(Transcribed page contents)
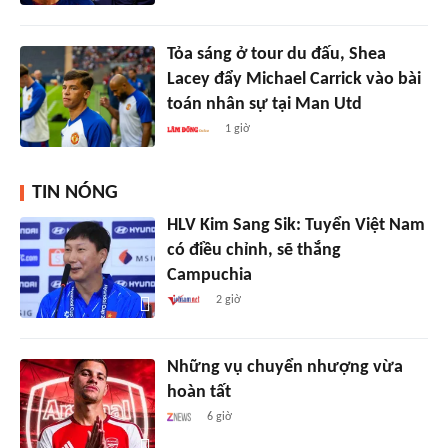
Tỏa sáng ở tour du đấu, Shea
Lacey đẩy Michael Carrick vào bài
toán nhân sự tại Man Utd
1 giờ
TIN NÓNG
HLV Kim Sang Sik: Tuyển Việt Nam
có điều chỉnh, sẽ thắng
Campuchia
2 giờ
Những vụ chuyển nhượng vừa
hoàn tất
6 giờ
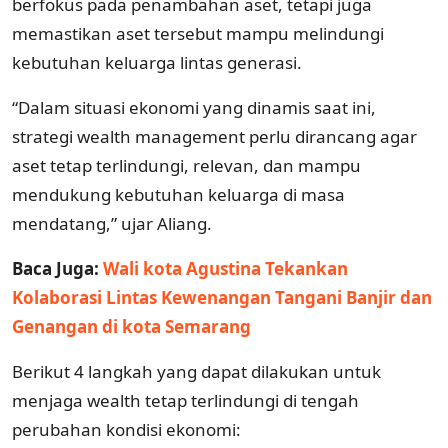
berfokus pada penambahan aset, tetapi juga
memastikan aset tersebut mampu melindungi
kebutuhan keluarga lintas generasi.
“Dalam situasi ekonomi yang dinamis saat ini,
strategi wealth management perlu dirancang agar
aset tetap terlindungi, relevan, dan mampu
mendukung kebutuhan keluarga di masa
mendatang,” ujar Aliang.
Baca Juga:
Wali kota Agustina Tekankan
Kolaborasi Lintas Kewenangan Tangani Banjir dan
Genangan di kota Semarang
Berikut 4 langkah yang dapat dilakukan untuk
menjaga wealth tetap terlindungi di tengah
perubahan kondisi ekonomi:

---

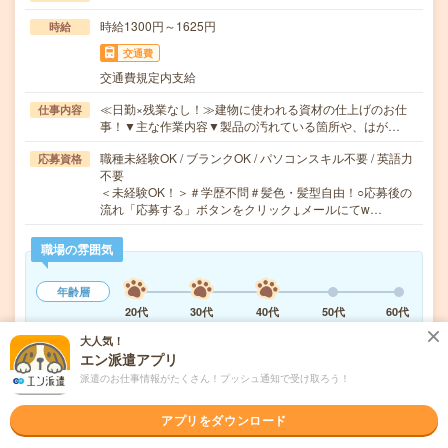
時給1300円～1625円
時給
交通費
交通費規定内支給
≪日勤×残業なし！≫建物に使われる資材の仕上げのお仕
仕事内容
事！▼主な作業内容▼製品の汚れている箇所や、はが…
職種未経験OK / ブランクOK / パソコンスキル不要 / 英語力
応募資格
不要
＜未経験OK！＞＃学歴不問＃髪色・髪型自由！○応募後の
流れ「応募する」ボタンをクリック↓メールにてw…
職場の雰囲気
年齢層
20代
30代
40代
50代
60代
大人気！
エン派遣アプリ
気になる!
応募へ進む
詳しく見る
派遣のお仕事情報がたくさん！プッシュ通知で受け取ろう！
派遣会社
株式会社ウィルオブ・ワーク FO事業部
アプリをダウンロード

## ABOUT THIS TASK
Determine how many lines in the data include the word "kota". Answer with that number alone.

## COMPLETED EXERCISE
2